***** RECORDS SUPPLIED

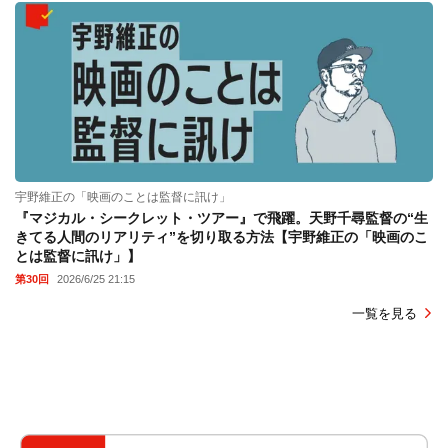
宇野維正の「映画のことは監督に訊け」
『マジカル・シークレット・ツアー』で飛躍。天野千尋監督の“生
きてる人間のリアリティ”を切り取る方法【宇野維正の「映画のこ
とは監督に訊け」】
第30回
2026/6/25 21:15
一覧を見る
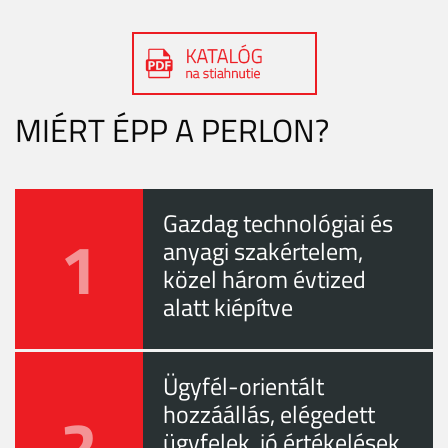
MIÉRT ÉPP A PERLON?
Gazdag technológiai és
1
anyagi szakértelem,
közel három évtized
alatt kiépítve
Ügyfél-orientált
2
hozzáállás, elégedett
ügyfelek, jó értékelések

**********

→ WHAT IS BEING ASKED
Show the lines above that include "宇野維正の".

→ SOLUTION
宇野維正の「映画のことは監督に訊け」
きてる人間のリアリティ”を切り取る方法【宇野維正の「映画のこ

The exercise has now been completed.